US Solicitor General Elizabeth Prelogar, urging the justices to uphold the lower courts and retain the 1984 milestone, told the justices, “The Chevron framework is a bedrock principle of administrative law with deep roots in this court’s jurisprudence.”

“Overruling a precedent is never a small matter, but overruling a precedent as foundational as Chevron should require a truly extraordinary justification, and (the challengers) don’t have one,” Prelogar added. “Thousands of judicial decisions sustaining an agency’s rulemaking or adjudication as reasonable would be open to challenge.”

Will courts be left as the ultimate decider of health care and AI?

With the momentum against the Chevron principle palpable in the courtroom, liberal justices highlighted the potential consequences of disregarding agency expertise.

“Is a new product designed to promote healthy cholesterol levels a dietary supplement or a drug?” Justice Elena Kagan asked Martinez, observing that the query would come down to the interpretation of statutory terms. “You think a court should determine whether this new product is a dietary supplement or a drug without giving deference to the agency? … You want the courts to decide that?”

Kagan offered several hypothetical scenarios that reflected the many ways the Chevron case, among the most cited Supreme Court precedent on the books, affects government mandates and benefits.

Congress routinely writes open-ended, ambiguous laws that leave policy details to agency officials. If Chevron is reversed, judges would have greater influence over the policy implications.

“So let’s imagine Congress enacts an artificial-intelligence bill and it has all kinds of delegations,” Kagan continued. “And then, just by the nature of things and especially the nature of the subject, there are going to be all kinds of places where, although there’s not an explicit delegation, Congress has in effect left a gap. It has created an ambiguity. And what Congress is thinking is, do we want courts to fill that gap, or do we want an agency to fill that gap?”

Martinez said authority should go to the judiciary: “Congress wants the court to do its ordinary function, which is interpret the law and … apply the best understanding of the law.”

A key argument of his and that of lawyer Paul Clement, a former US solicitor general who separately argued for overturning Chevron on Wednesday, is that the case allows agencies to usurp the role of judges. In his written brief and during arguments, Martinez invoked an adage of Chief Justice Roberts from his 2005 confirmation hearings, that judges serve as umpires, just calling balls and strikes.

When liberal Justice Ketanji Brown Jackson suggested that eliminating Chevron deference would turn judges into policymakers, Martinez said, “Judges are not there to exercise force or will. They’re there to exercise judgment. They’re serving as neutral umpires. They’re not players on the field.”

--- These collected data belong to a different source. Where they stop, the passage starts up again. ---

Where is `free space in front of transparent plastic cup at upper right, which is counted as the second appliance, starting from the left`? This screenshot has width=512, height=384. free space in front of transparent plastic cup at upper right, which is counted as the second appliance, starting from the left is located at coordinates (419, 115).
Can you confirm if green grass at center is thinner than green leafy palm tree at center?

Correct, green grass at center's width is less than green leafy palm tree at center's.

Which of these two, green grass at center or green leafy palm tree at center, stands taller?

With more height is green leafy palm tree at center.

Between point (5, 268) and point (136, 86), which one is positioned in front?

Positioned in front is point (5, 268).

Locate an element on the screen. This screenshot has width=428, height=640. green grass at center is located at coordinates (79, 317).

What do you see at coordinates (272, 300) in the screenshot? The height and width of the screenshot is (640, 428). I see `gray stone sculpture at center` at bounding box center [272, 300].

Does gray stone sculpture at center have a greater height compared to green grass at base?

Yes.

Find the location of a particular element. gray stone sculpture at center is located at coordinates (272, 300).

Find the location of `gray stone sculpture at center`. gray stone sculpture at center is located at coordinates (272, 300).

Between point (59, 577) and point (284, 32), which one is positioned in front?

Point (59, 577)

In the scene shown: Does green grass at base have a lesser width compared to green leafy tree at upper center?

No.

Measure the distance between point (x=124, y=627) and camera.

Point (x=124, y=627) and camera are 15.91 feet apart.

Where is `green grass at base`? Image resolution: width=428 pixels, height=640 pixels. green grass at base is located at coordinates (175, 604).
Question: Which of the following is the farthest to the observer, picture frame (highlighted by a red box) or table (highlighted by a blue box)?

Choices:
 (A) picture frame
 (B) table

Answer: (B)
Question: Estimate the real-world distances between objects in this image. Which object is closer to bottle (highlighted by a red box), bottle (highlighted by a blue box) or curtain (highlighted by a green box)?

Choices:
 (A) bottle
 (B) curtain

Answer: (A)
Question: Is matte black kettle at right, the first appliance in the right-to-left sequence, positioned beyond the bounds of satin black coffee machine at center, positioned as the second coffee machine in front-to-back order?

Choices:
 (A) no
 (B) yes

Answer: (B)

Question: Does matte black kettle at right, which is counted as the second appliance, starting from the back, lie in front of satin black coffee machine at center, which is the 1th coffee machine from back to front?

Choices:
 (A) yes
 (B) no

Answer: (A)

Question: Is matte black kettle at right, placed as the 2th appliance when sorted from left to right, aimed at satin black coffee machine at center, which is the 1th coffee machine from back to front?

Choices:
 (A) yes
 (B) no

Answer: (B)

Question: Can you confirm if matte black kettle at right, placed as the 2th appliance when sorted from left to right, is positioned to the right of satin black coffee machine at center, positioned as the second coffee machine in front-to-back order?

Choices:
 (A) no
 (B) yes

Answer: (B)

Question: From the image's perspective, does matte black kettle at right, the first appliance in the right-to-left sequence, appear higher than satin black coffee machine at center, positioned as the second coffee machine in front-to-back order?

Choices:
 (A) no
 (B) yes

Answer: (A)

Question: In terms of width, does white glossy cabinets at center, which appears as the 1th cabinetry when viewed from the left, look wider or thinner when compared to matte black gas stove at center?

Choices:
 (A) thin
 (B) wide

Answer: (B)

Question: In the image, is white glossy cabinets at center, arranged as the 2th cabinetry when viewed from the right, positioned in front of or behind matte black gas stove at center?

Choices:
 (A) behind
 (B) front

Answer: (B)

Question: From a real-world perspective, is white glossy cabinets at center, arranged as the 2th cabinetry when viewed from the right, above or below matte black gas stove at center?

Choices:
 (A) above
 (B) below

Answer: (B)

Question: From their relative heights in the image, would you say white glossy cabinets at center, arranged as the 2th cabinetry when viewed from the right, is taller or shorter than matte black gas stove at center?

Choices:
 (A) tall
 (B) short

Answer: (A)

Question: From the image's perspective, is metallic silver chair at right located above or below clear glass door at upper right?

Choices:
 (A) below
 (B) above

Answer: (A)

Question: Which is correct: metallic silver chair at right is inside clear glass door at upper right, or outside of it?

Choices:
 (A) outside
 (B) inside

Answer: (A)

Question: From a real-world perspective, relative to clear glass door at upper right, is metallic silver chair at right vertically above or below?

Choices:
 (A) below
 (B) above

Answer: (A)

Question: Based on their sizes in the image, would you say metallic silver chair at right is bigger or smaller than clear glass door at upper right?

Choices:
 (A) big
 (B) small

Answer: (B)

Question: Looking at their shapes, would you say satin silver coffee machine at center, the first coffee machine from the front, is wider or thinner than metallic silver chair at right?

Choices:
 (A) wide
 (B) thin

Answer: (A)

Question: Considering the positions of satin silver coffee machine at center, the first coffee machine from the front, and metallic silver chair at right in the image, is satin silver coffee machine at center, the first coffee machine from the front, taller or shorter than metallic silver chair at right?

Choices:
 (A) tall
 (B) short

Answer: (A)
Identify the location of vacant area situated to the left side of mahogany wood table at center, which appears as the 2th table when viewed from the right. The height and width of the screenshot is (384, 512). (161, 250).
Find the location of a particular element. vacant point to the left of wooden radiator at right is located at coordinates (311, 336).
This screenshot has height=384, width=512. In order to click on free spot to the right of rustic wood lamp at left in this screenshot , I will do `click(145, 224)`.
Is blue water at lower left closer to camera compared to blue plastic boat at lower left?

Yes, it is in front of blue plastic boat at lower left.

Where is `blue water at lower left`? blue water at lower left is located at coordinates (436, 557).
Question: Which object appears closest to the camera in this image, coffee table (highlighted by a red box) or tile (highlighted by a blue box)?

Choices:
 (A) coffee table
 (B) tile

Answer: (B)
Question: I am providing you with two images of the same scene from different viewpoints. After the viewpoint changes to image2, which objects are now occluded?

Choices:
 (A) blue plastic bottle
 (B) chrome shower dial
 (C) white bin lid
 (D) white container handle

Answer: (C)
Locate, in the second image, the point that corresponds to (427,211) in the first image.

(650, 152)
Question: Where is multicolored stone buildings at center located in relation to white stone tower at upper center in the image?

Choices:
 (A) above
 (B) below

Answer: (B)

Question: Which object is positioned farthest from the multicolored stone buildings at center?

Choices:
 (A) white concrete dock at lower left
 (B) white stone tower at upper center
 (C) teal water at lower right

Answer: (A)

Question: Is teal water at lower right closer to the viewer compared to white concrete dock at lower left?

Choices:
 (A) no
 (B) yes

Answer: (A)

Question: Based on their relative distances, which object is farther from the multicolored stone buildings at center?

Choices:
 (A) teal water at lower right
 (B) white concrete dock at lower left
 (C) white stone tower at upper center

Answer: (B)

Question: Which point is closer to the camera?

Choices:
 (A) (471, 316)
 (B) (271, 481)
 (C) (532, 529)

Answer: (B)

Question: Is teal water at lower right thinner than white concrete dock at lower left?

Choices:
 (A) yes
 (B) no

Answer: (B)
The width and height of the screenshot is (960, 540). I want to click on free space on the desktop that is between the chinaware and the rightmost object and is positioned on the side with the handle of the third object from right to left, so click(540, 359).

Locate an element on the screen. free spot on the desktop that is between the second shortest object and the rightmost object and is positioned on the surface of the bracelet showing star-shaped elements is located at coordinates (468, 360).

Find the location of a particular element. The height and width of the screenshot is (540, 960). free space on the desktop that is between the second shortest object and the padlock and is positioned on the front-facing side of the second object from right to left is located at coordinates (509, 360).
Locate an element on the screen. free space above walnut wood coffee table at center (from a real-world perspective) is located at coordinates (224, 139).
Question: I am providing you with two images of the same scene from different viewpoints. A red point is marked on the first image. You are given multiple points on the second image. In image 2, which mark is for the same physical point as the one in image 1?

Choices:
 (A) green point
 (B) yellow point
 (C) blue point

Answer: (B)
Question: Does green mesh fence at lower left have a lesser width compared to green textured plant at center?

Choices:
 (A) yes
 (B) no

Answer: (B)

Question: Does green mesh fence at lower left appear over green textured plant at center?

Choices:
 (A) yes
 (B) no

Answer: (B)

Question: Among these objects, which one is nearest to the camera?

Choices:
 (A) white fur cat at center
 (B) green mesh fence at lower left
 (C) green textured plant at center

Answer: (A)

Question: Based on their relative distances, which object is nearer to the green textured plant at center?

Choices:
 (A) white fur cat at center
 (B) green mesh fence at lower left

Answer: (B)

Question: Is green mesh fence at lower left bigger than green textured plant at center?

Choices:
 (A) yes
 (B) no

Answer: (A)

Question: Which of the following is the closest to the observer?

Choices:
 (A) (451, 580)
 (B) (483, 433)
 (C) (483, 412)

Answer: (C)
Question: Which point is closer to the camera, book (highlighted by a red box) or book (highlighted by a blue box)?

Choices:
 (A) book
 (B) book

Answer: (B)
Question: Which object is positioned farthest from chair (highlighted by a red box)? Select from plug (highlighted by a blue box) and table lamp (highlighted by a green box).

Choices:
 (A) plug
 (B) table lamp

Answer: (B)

Kavanaugh similarly seized on the judicial role: “Concern for any judge is abdication to the executive branch running roughshod over limits established in the Constitution or, in this case, by Congress.”

Kavanaugh, once an administration lawyer himself (during the George W. Bush tenure), took issue with Prelogar’s contention that reversal of Chevron would be “an unwarranted shock to the legal system.”

Said Kavanaugh, “The reality of how this works is Chevron itself ushers in shocks to the system every four or eight years when a new administration comes in.”